Het geslacht van het slachtoffer herkende ik alleen aan de lange haren en de borsten, waarvan de tepels al waren weggerot. Ze was niet het ontvoerde meisje, want haar gestalte kwam niet overeen met die van een meisje van negen. Verder was haar leeftijd onmogelijk vast te stellen, te meer daar alle tanden ontbraken, evenals enkele vingers en tenen.
‘Wat is daar beneden aan de hand?’ onderbrak Alina mijn gedachten. Ze had TomTom blijkbaar genegeerd en stond nu daar waar ik de bewegingsmelder in werking had gezet. TomTom wachtte een trede voor haar, hijgend en trillend van opwinding.
‘Ik kan het niet,’ kreunde ik gesmoord, terwijl ik nog steeds mijn best deed om de plaats van het misdrijf niet door een ondoordachte beweging te besmeuren.
Ik weet niet wat ik moet doen. Lieve God, ik hou dit niet langer vol.
Het beeld van de vrouw, die niets meer was dan een ademende wond, wilde niet verdwijnen, zelfs niet als ik een ogenblik mijn ogen sloot.

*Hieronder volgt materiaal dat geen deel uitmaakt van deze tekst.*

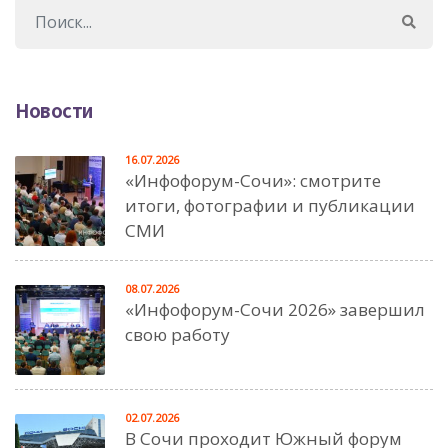
Новости
16.07.2026
«Инфофорум-Сочи»: смотрите
итоги, фотографии и публикации
СМИ
08.07.2026
«Инфофорум-Сочи 2026» завершил
свою работу
02.07.2026
В Сочи проходит Южный форум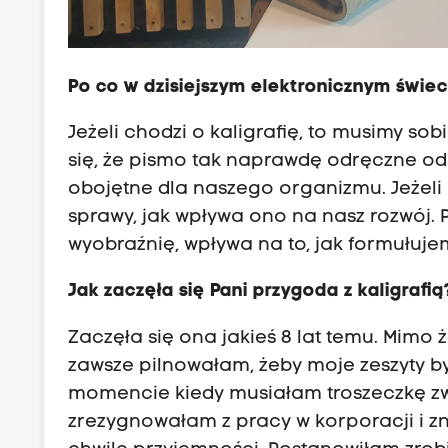
Po co w dzisiejszym elektronicznym świeci
Jeżeli chodzi o kaligrafię, to musimy s
się, że pismo tak naprawdę odręczne odc
obojętne dla naszego organizmu. Jeżeli
sprawy, jak wpływa ono na nasz rozwój. 
wyobraźnię, wpływa na to, jak formułujem
Jak zaczęła się Pani przygoda z kaligrafią
Zaczęła się ona jakieś 8 lat temu. Mimo 
zawsze pilnowałam, żeby moje zeszyty były
momencie kiedy musiałam troszeczkę z
zrezygnowałam z pracy w korporacji i z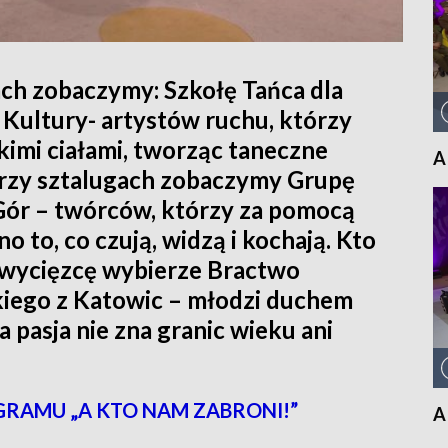
gach zobaczymy: Szkołę Tańca dla
Kultury- artystów ruchu, którzy
kimi ciałami, tworząc taneczne
A
. Przy sztalugach zobaczymy Grupę
ór – twórców, którzy za pomocą
no to, co czują, widzą i kochają. Kto
 Zwycięzcę wybierze Bractwo
iego z Katowic – młodzi duchem
 pasja nie zna granic wieku ani
GRAMU „A KTO NAM ZABRONI!”
A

Ze was vastgesnoerd op een manier die ik nog nooit had gezien en haar hele lichaam was door een doorzichtig folie overtrokken, als een groot stuk vlees dat in een diepvrieszak was gestopt. In feite moest de maniak die voor deze perversie verantwoordelijk was alle lucht onder de folie uit hebben gezogen, die daardoor direct op de spieren onder de gescheurde huid lag.
Toen ik de zin hiervan begreep begon ik te kokhalzen.
Vanwege de buren. Zodat het minder stinkt als ze levend wegrot.
Ze was inderdaad ingeseald, als een stuk levensmiddel in doorzichtig folie verpakt.
‘Heb je hulp nodig?’ vroeg Alina.
‘Nee, ik...’
Hulp. Ja, natuurlijk heb ik hulp nodig.
Ik keek op mijn telefoon en kreunde.
Logisch. We zijn in de kelder. Geen ontvangst.
Erger nog! De verbinding moest al bij de ingang zijn verbroken, want mijn telefoon meldde alleen nog een sms in het postvak uit. Het versturen was mislukt. Stoya wist niet waar ik was.
Snel draaide ik de gruwelkamer mijn rug toe en ging terug naar de trap.